Possa l’anno appena cominciato non aver termine senza rallegrarci coi frutti delle nostre preghiere, possa la prossima primavera, se vedrà sbocciare uno dei doni che noi desideriamo, divenire il momento di una doppia fioritura per noi e per l’intero mondo dell’arte.
Vienna, febbraio 1824.

Seguivano le firme di molte personalità viennesi, amici e ammiratori di Beethoven fra i quali i Princip C. e Moritz Lichnowsky; Artaria editore; i Conti Ferdinand von Palffy, Moritz von Dietrichstein,  Moritz von Fries; il poeta I.F.Castelli; l’Abbé Stadler.

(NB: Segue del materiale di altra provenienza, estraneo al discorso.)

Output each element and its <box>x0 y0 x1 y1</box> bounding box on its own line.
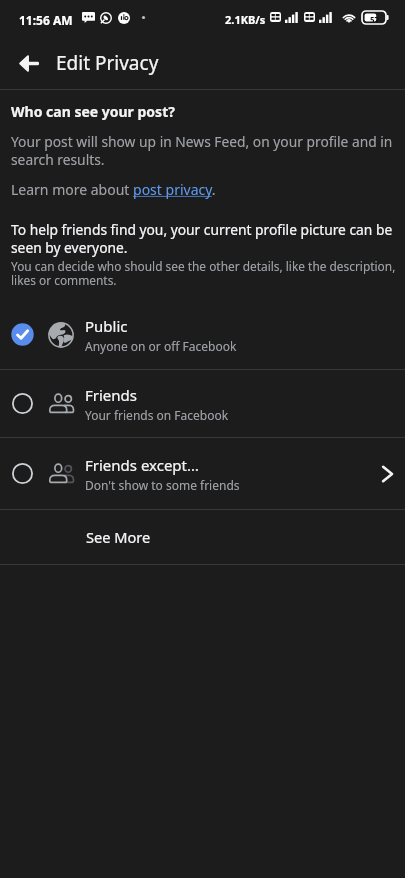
staticText: Who can see your post? <box>11 102 175 121</box>
staticText: Your friends on Facebook <box>85 407 229 423</box>
staticText: 11:56 AM <box>19 12 73 28</box>
staticText: Don't show to some friends <box>85 477 240 493</box>
staticText: Anyone on or off Facebook <box>85 338 237 354</box>
button[interactable]: See More <box>0 510 405 564</box>
staticText: Public <box>85 316 128 336</box>
staticText: You can decide who should see the other … <box>11 258 401 289</box>
staticText: Friends except… <box>85 455 199 475</box>
button[interactable]: Friends <box>0 370 405 437</box>
staticText: Edit Privacy <box>56 50 159 76</box>
button[interactable]: Friends except… <box>0 438 405 509</box>
staticText: See More <box>86 527 151 547</box>
staticText: To help friends find you, your current p… <box>11 220 401 257</box>
staticText: Your post will show up in News Feed, on … <box>11 132 401 169</box>
staticText: Learn more about post privacy. <box>11 180 216 199</box>
staticText: Friends <box>85 385 137 405</box>
staticText: 2.1KB/s <box>225 12 266 27</box>
button[interactable]: Back <box>5 39 53 87</box>
button[interactable]: Public <box>0 300 405 369</box>
staticText: 57 <box>370 14 380 25</box>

Si sperava che Beethoven leggesse la lettera subito, alla presenza dei due delegati che la avevano portata, il segretario di corte van Felsburg r J.N.Bihler sperando di poterlo indurre a prendere un preciso impegno. Ma Beethoven volle leggerla da solo. …
Si può immaginare con quanta ansia io [Schindler] aspettassi l’effetto di questo appello. Mi precipitai dal Maestro subito dopo la consegna e lo trovai con il foglio in mano. Mi raccontò cosa era accaduto, mi diede il foglio con assoluta calma ed io compresi che era molto toccato dal suo contenuto. Mentre leggevo quello che ben conoscevo si accostò alla finestra guardando le nuvole che scorrevano in cielo. Posai la lettera in silenzio … Infine si girò verso di me e parlò con un tono di voce più basso del solito: “È davvero molto bello; mi rallegra molto”. Usai le stesse parole, naturalmente per iscritto, per dirgli la mia gioia. Lesse e disse in fretta: “Usciamo!”. Fuori fu particolarmente silenzioso un segno indubitabile del fatto che era profondamente commosso.